Rent Strike Van Busts 5 Myths About Landlords
1. Landlords are just trying to get by, too.
Their concerns are absolutely not the same as ours. Tenants are concerned with paying for rent, food and the basic necessities of life. Landlords are concerned with continuing to pay the mortgage on their extra property that they don’t really need. If they really can’t afford food this month, they can just sell their extra property. They have access to far more resources than renters do, whether or not it’s currently tied up in investments.
2. Landlords provide a service.
Managing someone’s housing for them is not a real job. Most tenants are perfectly capable of maintaining their own home, arranging their own utilities payments, and whatever else it is landlords do. In fact, most of us would prefer to manage these things ourselves than pay extra to have someone else do it for us. This is assuming that landlords actually do a good job of keeping our homes running smoothly – which most don’t.
3. ‘Mom and pop’ landlords are different from evil corporate landlords.
Whether it’s your mom, your grandma, or your neighbour, they’re still fundamentally exploiting their tenants. Landlords are people who invested their extra financial resources into more property than they need in order to profit off others. They could have just saved that money for a rainy day – or a pandemic – but they chose to be greedy and try to grow more money at someone else’s expense.
Further, ‘mom and pop’ landlords renting out a basement suite may be rarer than we think. 143,910 landlords in Vancouver owned at least an entire second property in 2018, while more than 33,530 owned three or more properties! (Source: Statistics Canada, Better Dwelling, 2018).
4. Landlords worked hard to be where they are and deserve to reap the benefits.
Do the rich deserve to profit off the poor? Um, no. Chances are most tenants work the same amount of hours per week as their landlords, and have for most of their lives. I work equally hard and pay as much (or more) each month for my home as my landlord does, but it gains me nothing in the long-term where it lands them a gigantic asset. Why should I be stuck helping my landlord pay their mortgage rather than investing into my own future?
If landlords are complaining that they can’t pay their hefty mortgage if we don’t pay rent, remember that they are the one who chose to take the gamble of buying investment property in the first place rather than responsibly saving their extra money like they tell us to.
5. There is no alternative to having landlords.
Well, if nobody bought investment properties to rent to tenants, there would be far more properties available on the market. They would be more affordable and accessible to folks who are currently renters who could finally have housing stability. Folks who still couldn’t afford property could buy houses collectively and self-manage their own separate suites rather than being ‘lorded’ over by an external property owner.
Clearly written by a renter who has no idea what landlords go through by bad tenants and the governing bodies who side with bad tenants who decide to trash the residence, not pay rent and refuse to vacate.

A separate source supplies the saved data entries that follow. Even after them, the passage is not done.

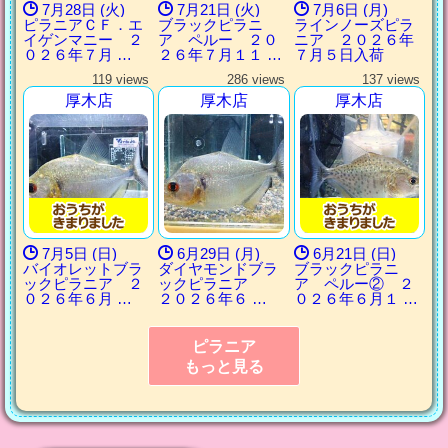
7月28日 (火)
7月21日 (火)
7月6日 (月)
ピラニアＣＦ．エ
ブラックピラニ
ラインノーズピラ
イゲンマニー ２
ア ペルー ２０
ニア ２０２６年
０２６年７月 …
２６年７月１１ …
７月５日入荷
119 views
286 views
137 views
厚木店
厚木店
厚木店
7月5日 (日)
6月29日 (月)
6月21日 (日)
バイオレットブラ
ダイヤモンドブラ
ブラックピラニ
ックピラニア ２
ックピラニア
ア ペルー② ２
０２６年６月 …
２０２６年６ …
０２６年６月１ …
ピラニア
もっと見る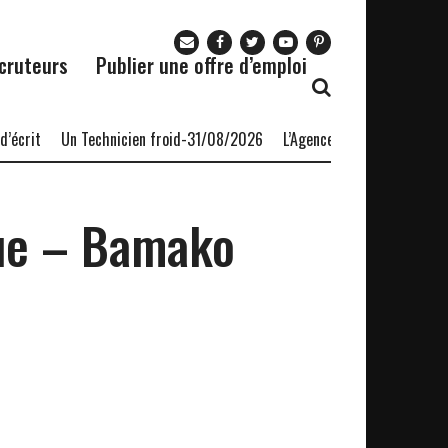
cruteurs
Publier une offre d’emploi
crit
Un Technicien froid-31/08/2026
L’Agence nationale pour l’emp
ue – Bamako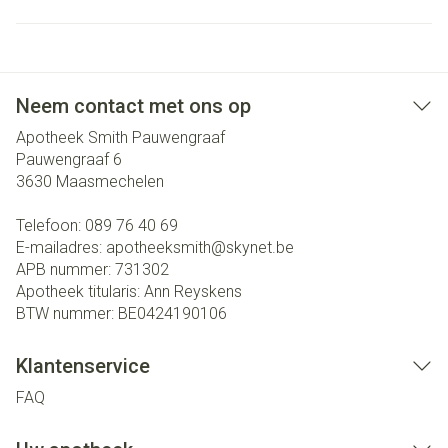
Neem contact met ons op
Apotheek Smith Pauwengraaf
Pauwengraaf 6
3630
Maasmechelen
Telefoon:
089 76 40 69
E-mailadres:
apotheeksmith@
skynet.be
APB nummer:
731302
Apotheek titularis:
Ann Reyskens
BTW nummer:
BE0424190106
Klantenservice
FAQ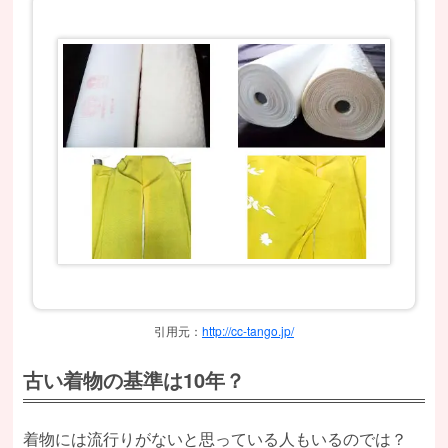
引用元：
http://cc-tango.jp/
古い着物の基準は10年？
着物には流行りがないと思っている人もいるのでは？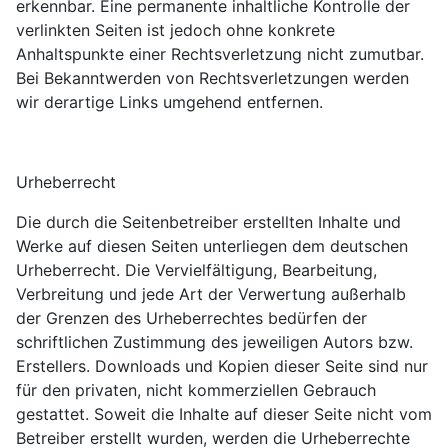
erkennbar. Eine permanente inhaltliche Kontrolle der
verlinkten Seiten ist jedoch ohne konkrete
Anhaltspunkte einer Rechtsverletzung nicht zumutbar.
Bei Bekanntwerden von Rechtsverletzungen werden
wir derartige Links umgehend entfernen.
Urheberrecht
Die durch die Seitenbetreiber erstellten Inhalte und
Werke auf diesen Seiten unterliegen dem deutschen
Urheberrecht. Die Vervielfältigung, Bearbeitung,
Verbreitung und jede Art der Verwertung außerhalb
der Grenzen des Urheberrechtes bedürfen der
schriftlichen Zustimmung des jeweiligen Autors bzw.
Erstellers. Downloads und Kopien dieser Seite sind nur
für den privaten, nicht kommerziellen Gebrauch
gestattet. Soweit die Inhalte auf dieser Seite nicht vom
Betreiber erstellt wurden, werden die Urheberrechte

Thanks for sharing this Joe! This is a good point to dissect. Landlords obviously go through difficult situations with regard to their tenants. We are not pretending that owning some else’s home is easy or fun for them. But this doesn’t outweigh the need for a rent strike, or critique of the exploitative relationship between landlords and tenants. Tenants need to look out for each-other in this crisis, because landlords won’t. We share these myths with the explicit understanding of the hardships landlords are subject to, because these in no way “redeem” them.
You are doing a great service to tenants society. Keep up your good work. Remember not to have tenants when you own your home. Because that’s what is corruption.. you are always bitching about it unless you are the beneficiary.
Thanks! I doubt any of us will ever be in the home-owning situation, but you never know, so its a good reminder nonetheless.
Point # 4 is titled “ Landlords worked hard to be where they are and deserve to reap the benefits“ yet inheritance and gifting were not discussed at all.
Inheritance and gifting which for people receiving large inheritances in the future begins by getting them ahead early with vacations, university, cars, wedding and any misfortunes (investment loss, legal fees , medical expenses, IVF) all being paid for by parents and end in houses and fortunes being transferred when the parents have gone. This is by far the biggest factor in determining who is rich and poor later in life. It is well explained in Capital in the 21st venture by Thomas Piketty.